When material information has been publicly disclosed, each insider must continue to refrain from buying or selling the securities in question until the third business day after the information has been publicly released to allow the markets time to absorb the information, and then only in accordance with other applicable corporate policies and procedures.

Preferential Opportunities

We will not accept opportunities to participate in financial transactions involving the stock or other securities of business partners or prospective business partners, such as participating in "friends and family" deals or initial public offerings, if these opportunities improperly influence our business judgment on behalf of Osage.

Loans

We will not offer or accept personal loans or other guarantees (for example, loan preferences/ discounts not offered widely) to or from competitors of Osage.

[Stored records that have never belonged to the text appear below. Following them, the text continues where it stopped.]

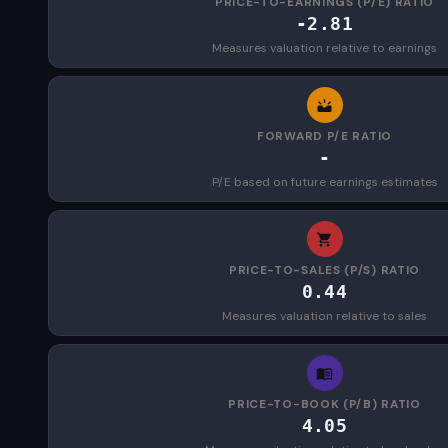
PRICE-TO-EARNINGS (P/E) RATIO
-2.81
Measures valuation relative to earnings
FORWARD P/E RATIO
-
P/E based on future earnings estimates
PRICE-TO-SALES (P/S) RATIO
0.44
Measures valuation relative to sales
PRICE-TO-BOOK (P/B) RATIO
4.05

Transactions Related to Osage Securities

We will not engage in any financial transaction in which benefit may be derived from the devaluation of Osage's stock or other securities, including, but not limited to, short selling or buying "put" options on Osage stock.

 

6. Protecting Company Property and Information

Our stockholders trust us to manage company assets appropriately. We will attempt to ensure that company equipment, supplies, and other assets are used for legitimate business purposes unless otherwise specifically authorized, and that we protect all tangible and intangible company property.

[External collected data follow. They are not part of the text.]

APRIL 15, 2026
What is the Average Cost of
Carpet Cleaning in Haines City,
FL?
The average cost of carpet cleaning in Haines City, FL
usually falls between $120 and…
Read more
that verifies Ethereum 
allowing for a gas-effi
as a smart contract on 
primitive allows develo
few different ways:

Protection and Use of Company Property

We are responsible for treating all corporate and other assets with respect and care.

We will protect company property from potential theft, misuse, loss, damage or sabotage and follow company policies designed for its protection. We will not take, use, sell, borrow, loan, give away, intentionally damage, sabotage, destroy or otherwise dispose of company property, regardless of condition or value, without appropriate authorization.

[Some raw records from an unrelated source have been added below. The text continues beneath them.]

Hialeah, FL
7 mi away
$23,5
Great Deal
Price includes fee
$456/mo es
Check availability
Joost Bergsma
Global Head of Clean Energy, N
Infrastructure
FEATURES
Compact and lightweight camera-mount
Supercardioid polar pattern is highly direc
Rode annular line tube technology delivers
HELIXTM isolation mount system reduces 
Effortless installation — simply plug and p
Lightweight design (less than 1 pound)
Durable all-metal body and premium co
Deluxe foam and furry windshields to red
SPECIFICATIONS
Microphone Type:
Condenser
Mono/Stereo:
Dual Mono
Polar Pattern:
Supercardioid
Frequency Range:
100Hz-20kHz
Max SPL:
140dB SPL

Personal Use of Company Property

Company property is intended to be used for business purposes. We will not use company property (for example, time, funds, information, records, intellectual property or nonpublic information, computer software or systems, corporate name) for non-Osage activities without the prior approval of our immediate supervisor. However, limited personal use may be permissible when it does not:

  • interfere with our work responsibilities or business operations.
  • lead to inappropriate costs to the company.
  • violate the standards contained in this code of ethics, or any of our other policies and procedures.
     

Officers and employees should not expect a right to privacy of their e-mail. All e-mails on Osage equipment are subject to monitoring by Osage.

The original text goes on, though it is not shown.